PFS of 1st-line CT or ET according to the CTC count. (A) The median PFS of the patients who received CT or ET did not differ significantly in the CTC count <2 group (P=0.071, 16.0 vs. 11.3 months). (B) The patients who received CT had a significantly longer PFS than those who received ET in the CTC count ≥2 group (P=0.035, 8.7 vs. 6.3 months). PFS, progression-free survival; CT, chemotherapy; ET, endocrine therapy; CTC, circulating tumor cell.

Table 5

Univariate and multivariable analysis of association between the clinicopathological characteristics and PFS in the patients with CTC ≥2/2 mL

Characteristics	N	PFS (months)	Univariate analysis		Multivariable analysis
			P		Hazard ratio	P
Age (years)			0.197		1.428	0.384
≤45	13	6.3
>45	22	7.4
Pathological grade			0.492		1.912	0.217
Grade 1 or 2	14	7.0
Grade 3	12	4.6
Subtype			0.368		1.161	0.781
Luminal A-like	10	7.2
Luminal B-like	25	7.0
Visceral metastasis			0.588		1.063	0.898
Yes	23	7.1
No	12	6.5
More than 1 sites of metastasis			0.881		0.941	0.895
Yes	17	7.1
No	18	7.0
1st-line therapy			0.035		2.475	0.048
CT	25	8.7
ET	10	6.3

Luminal A-like was defined as ER positive, PR ≥20% and Ki-67 <20%. Luminal B-like was defined as ER positive, PR <20% or Ki-67 ≥20%. PFS, progression-free survival; CTC, circulating tumor cell; CT, chemotherapy; ET, endocrine therapy; ER, estrogen receptor; PR, progesterone receptor.

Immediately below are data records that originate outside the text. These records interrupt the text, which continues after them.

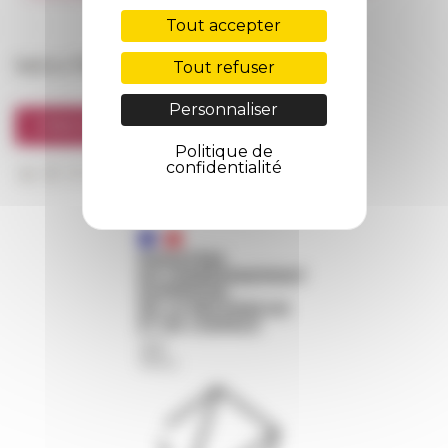
FarNet
Tout accepter
Suivre l’EFR
Tout refuser
Personnaliser
S'INSCRIRE À LA NEWSLETTER
Politique de
confidentialité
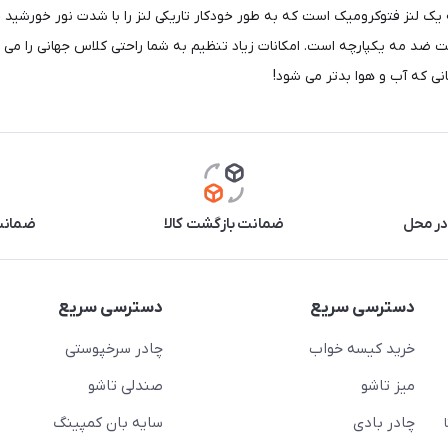
نی که آب و هوا بدتر می شود!
در محل
ضمانت بازگشت کالا
ضمانت 
دسترسی سریع
دسترسی سریع
خرید کیسه خواب
چادر سرخپوستی
میز تاشو
صندلی تاشو
چادر بادی
سایه بان کمپینگ
 ( از ساعت 10 تا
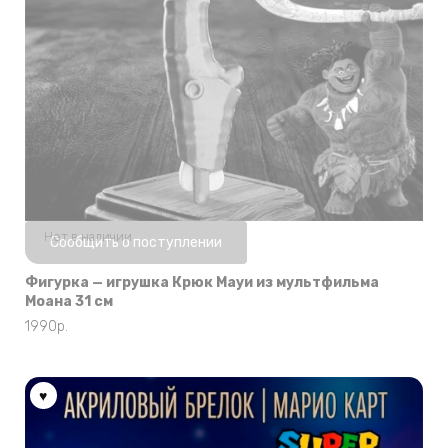
Нет в наличии
Сообщить о поступлении
Фигурка — игрушка Крюк Мауи из мультфильма
Моана 31 см
1990
р.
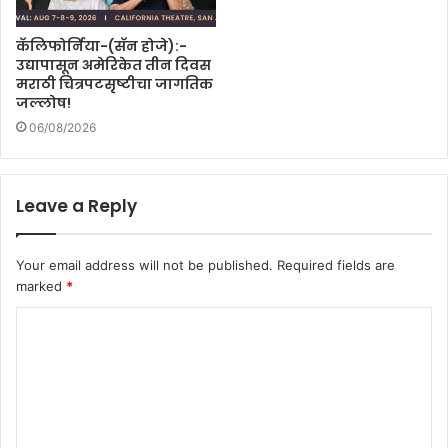
कॅलिफोर्निया-(सॅन होजे):-
उद्यापासून अमेरिकेत तीन दिवस
मराठी चित्रपटसृष्टीचा जागतिक
जल्लोष!
06/08/2026
Leave a Reply
Your email address will not be published.
Required fields are
marked
*
C
o
m
m
e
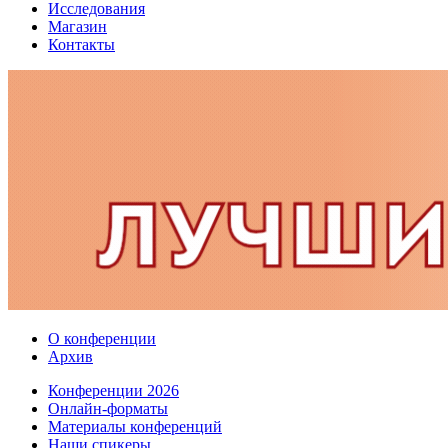
Исследования
Магазин
Контакты
О конференции
Архив
Конференции 2026
Онлайн-форматы
Материалы конференций
Наши спикеры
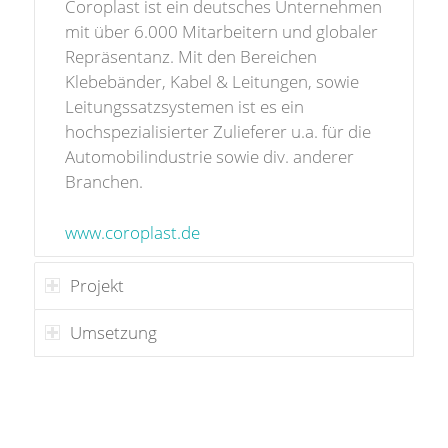
Coroplast ist ein deutsches Unternehmen
mit über 6.000 Mitarbeitern und globaler
Repräsentanz. Mit den Bereichen
Klebebänder, Kabel & Leitungen, sowie
Leitungssatzsystemen ist es ein
hochspezialisierter Zulieferer u.a. für die
Automobilindustrie sowie div. anderer
Branchen.
www.coroplast.de
Projekt
Umsetzung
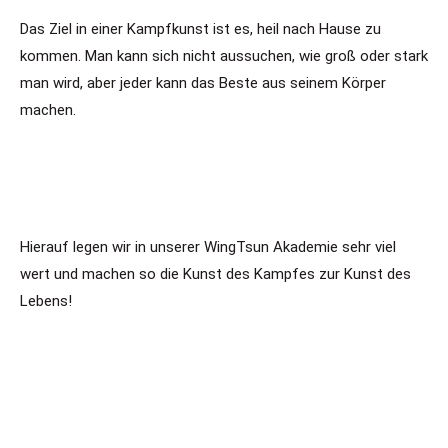
Das Ziel in einer Kampfkunst ist es, heil nach Hause zu
kommen. Man kann sich nicht aussuchen, wie groß oder stark
man wird, aber jeder kann das Beste aus seinem Körper
machen.
Hierauf legen wir in unserer WingTsun Akademie sehr viel
wert und machen so die Kunst des Kampfes zur Kunst des
Lebens!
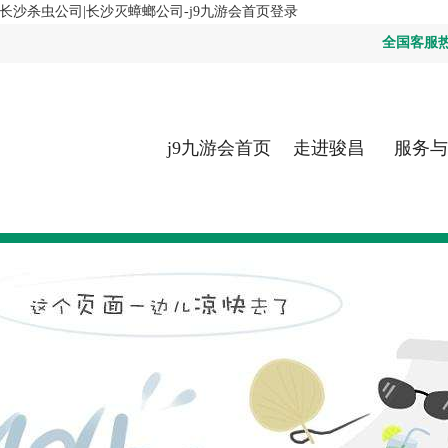
长沙杀虫公司|长沙灭蟑螂公司-j9九游会首页登录
全国客服热线：
j9九游会首页
走进骏昌
服务与
登录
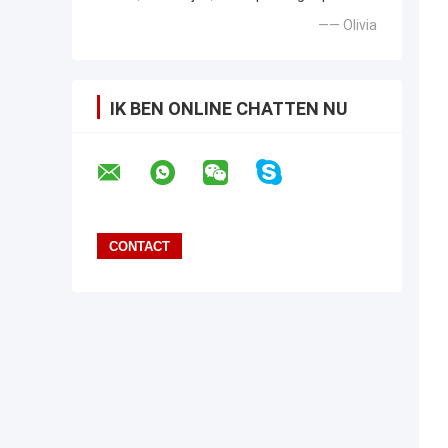
—— Olivia
IK BEN ONLINE CHATTEN NU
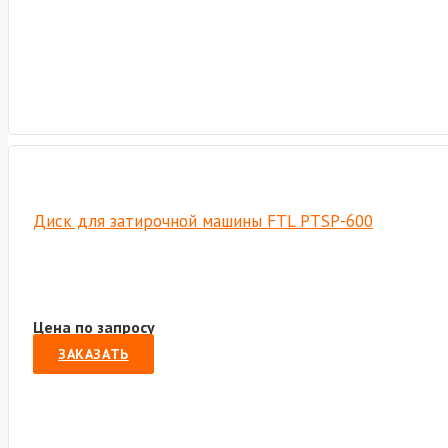
Диск для затирочной машины FTL PTSP-600
Цена по запросу
ЗАКАЗАТЬ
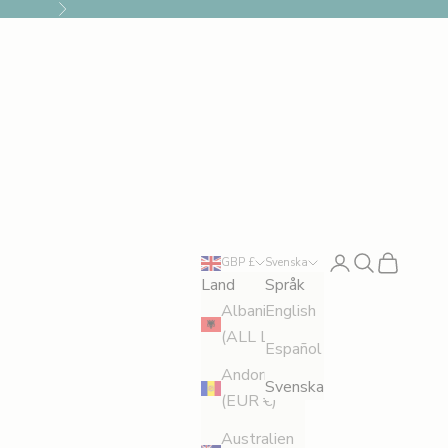
Nästa
Logga in
Sök
Kundvagn
GBP £
Svenska
Land
Språk
Albanien
English
(ALL L)
Español
Andorra
Svenska
(EUR €)
Australien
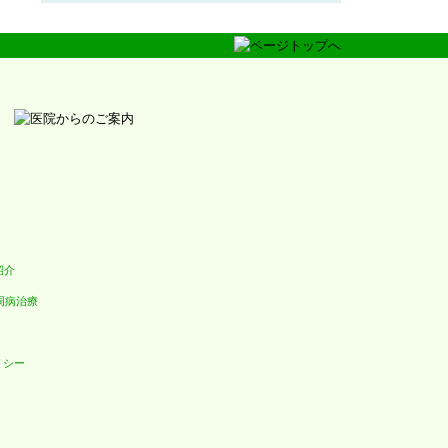
紹介
周病治療
リシー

We further analyzed the prognostic value of the CTC count in the patients with or without visceral metastasis. In the group with visceral metastasis, the median OS of the patients with a CTC count <2 was significantly longer than that of patients with a CTC count ≥2 (P=0.008, 38.8 vs. 25.3 months; see ). However, in the group without visceral metastasis, the CTC count had no significant effect on OS (P=0.106, – vs. 63.1 months; see ). The median OS of the CTC count <2 group in the patients without visceral metastasis has not reached (only 3 patients of the 8 patients died).

Figure 3

OS of patients with or without visceral metastasis according to the CTC count. (A) In the group with visceral metastasis, the median OS of the patients with a CTC count <2 was significantly longer than that of the patients with a CTC count ≥2 (P=0.008, 38.8 vs. 25.3 months). (B) In the group without visceral metastasis, the CTC count had no significant effect on OS (P=0.106, – vs. 63.1 months). OS, overall survival; CTC, circulating tumor cell.

Discussion

In this study, we found that CT led to a significantly longer PFS than ET for patients with HR+HER2− MBC who had a baseline CTC count ≥2. Our results support those of a phase 3 randomized controlled trial (STIC CTC) that were presented at the 2018 San Antonio Breast Cancer Symposium in 2018 under the direction of Dr. Bidard (21). In a previous study, we showed the robust prognostic value of the CTC count using our Pep@MNP system both at the baseline and in combination with the 1st clinical evaluation time point for PFS. In the current study, we further explored whether the CTC count could be used to guide the treatment choice for patients with HR+HER2− MBC.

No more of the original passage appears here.